Effect on E. coli heat stable toxin (ST)
ST was assayed by the method originally described by Gianella [39]. Briefly, ST, which is released extracellularly, was obtained as the culture supernatant of E. coli TX1. The toxin was inoculated intra-gastrically in 2-3 days old Swiss White suckling mice. Following an incubation of 3 h at room temperature, the pups were sacrificed and the ratio of gut weight to that of the remaining carcass weight was calculated. Ratio of ≥ 0.083 was considered as positive.
To study the effect on production of ST, the bacterium was grown in CAYE in absence (control) and presence of different dilutions of the decoction and the toxin produced was assayed. To study the effect on the action of ST, the toxin obtained by growing the bacterium in CAYE was intra-gastrically injected in absence (control) and presence of different dilutions of the decoction. CT was used as a negative control. Three independent experiments were carried out. In each experiment, three animals were inoculated for control as well as each dilution of the decoction.
The Institutional Ethics Committee and the Committee for the Purpose of Control and Supervision of Experiments on Animals (CPCSEA) cleared the use of animals in the study. The Foundation for Medical Research (FMR) is registered with CPCSEA (registration No. 424/01/a/CPCSEA, June 20th, 2001).
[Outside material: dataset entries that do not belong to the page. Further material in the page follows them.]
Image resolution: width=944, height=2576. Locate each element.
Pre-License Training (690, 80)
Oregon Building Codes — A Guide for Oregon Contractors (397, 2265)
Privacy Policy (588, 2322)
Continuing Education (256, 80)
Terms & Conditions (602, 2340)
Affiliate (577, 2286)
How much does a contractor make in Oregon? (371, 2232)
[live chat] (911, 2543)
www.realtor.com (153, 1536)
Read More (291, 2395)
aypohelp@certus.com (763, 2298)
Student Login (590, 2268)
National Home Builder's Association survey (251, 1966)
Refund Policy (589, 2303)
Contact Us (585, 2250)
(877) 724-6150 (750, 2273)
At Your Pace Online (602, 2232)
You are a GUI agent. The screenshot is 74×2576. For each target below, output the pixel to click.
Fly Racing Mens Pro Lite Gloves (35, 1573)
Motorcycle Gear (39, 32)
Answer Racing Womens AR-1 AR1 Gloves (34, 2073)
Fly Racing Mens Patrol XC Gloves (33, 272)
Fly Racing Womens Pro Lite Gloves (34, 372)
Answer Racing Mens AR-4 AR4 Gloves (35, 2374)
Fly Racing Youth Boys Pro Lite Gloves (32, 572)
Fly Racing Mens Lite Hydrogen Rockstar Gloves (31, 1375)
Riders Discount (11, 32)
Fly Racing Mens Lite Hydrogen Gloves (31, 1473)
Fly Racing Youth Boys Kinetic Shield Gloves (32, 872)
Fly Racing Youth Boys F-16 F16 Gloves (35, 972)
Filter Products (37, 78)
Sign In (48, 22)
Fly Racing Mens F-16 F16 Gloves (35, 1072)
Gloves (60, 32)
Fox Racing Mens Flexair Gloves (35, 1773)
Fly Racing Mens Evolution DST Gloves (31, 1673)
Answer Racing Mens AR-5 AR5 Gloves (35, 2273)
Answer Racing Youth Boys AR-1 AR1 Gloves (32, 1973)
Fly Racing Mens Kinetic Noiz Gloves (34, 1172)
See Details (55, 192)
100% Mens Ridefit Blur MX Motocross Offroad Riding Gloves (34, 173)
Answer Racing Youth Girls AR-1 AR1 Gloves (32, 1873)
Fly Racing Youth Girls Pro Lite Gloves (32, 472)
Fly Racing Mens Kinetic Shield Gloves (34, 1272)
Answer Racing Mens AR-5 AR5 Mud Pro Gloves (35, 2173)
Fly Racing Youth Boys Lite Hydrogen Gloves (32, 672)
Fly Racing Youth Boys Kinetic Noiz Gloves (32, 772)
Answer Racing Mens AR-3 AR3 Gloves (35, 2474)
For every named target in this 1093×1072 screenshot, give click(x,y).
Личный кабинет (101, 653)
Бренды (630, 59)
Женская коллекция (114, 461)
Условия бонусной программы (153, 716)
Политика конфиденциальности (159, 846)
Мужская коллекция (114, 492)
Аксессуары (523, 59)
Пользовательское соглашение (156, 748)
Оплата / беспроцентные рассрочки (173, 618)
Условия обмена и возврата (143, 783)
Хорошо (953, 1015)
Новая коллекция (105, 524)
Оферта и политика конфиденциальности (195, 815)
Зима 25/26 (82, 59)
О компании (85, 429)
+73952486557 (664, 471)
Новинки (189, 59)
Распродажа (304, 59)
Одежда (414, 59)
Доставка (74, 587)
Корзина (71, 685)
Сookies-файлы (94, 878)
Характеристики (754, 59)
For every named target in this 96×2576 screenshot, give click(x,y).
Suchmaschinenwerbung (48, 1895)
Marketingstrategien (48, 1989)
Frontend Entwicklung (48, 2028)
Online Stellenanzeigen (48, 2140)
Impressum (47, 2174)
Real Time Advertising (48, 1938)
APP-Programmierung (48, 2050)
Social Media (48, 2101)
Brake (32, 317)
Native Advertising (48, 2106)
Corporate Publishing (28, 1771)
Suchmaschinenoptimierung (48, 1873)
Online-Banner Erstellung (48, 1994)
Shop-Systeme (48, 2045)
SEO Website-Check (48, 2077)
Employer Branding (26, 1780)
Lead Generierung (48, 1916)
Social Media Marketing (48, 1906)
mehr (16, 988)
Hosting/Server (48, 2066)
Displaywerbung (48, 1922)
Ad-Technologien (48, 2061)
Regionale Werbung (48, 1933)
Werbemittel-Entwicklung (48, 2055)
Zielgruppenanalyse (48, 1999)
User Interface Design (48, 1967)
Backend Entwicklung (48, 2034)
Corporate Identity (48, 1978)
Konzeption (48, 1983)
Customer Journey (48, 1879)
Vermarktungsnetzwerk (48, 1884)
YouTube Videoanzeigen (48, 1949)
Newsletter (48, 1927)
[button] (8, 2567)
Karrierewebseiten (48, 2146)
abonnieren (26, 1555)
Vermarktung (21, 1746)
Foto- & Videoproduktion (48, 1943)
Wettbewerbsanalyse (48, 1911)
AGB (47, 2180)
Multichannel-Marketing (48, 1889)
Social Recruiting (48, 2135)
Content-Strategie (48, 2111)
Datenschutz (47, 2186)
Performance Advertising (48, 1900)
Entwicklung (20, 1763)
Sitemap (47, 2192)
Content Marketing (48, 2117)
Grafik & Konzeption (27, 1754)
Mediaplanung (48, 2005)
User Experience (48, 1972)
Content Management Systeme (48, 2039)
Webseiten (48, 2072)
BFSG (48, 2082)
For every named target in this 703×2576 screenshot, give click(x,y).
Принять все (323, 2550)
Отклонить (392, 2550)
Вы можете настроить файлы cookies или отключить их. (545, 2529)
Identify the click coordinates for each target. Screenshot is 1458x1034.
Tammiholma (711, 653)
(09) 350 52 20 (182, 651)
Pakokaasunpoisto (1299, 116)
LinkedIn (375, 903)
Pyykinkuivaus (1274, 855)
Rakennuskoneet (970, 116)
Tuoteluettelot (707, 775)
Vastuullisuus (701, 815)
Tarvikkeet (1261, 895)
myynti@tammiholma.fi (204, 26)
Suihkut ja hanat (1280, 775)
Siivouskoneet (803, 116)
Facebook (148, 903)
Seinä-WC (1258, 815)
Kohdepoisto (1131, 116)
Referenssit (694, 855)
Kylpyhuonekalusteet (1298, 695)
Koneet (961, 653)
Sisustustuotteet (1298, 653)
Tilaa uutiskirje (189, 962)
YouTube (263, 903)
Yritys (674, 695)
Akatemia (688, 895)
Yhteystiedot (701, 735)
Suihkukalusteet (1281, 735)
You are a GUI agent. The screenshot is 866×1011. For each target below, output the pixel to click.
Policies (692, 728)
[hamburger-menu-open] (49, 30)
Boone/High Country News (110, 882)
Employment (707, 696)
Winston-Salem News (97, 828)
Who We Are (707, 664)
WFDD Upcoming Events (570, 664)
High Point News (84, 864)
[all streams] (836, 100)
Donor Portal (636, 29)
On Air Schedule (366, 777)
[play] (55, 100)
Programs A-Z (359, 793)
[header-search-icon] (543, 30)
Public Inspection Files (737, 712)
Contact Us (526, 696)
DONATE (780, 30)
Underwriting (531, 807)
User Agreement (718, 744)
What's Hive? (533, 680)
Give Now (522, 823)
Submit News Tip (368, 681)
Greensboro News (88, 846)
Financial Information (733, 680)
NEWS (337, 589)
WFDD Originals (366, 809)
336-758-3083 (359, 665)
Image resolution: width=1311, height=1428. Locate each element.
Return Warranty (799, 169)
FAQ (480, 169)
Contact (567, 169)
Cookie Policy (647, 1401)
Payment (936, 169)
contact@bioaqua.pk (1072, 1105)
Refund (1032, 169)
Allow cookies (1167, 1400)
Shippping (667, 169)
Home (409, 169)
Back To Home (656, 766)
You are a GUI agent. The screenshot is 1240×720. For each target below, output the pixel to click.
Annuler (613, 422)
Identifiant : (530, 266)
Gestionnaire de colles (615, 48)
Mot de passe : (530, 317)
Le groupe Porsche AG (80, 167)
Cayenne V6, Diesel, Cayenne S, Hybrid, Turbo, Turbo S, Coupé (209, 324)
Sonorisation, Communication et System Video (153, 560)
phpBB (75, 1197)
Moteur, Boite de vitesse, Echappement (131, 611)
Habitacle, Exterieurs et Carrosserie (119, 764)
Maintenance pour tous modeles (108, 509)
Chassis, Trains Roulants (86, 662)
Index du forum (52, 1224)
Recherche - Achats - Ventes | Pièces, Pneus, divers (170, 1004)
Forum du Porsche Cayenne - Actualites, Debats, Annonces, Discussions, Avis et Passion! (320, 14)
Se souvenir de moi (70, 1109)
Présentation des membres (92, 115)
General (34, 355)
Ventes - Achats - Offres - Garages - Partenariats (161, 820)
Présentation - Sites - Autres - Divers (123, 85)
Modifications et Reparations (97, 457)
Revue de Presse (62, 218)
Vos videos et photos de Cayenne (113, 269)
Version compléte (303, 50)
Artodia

Statistical analysis and presentation of data
The results for each assay have been expressed as the mean ± standard error of the percentage values from three independent experiments. The percentage in each experiment was calculated using the formula {(C or T)/C} × 100, where C is the mean value of the duplicate/triplicate readings of the control group and T is mean value of the duplicate/triplicate readings of the test (dilutions of the decoction) groups. Hence, the value of control is 100% and the values of the test groups have been represented as percentages relative to control.
Data were analyzed by analysis of variance (ANOVA) and Dunnett's post-test. Statistical analyses were performed using the software Prism 4.0 (GraphPad, Inc.). P ≤ 0.05 was considered to be statistically significant.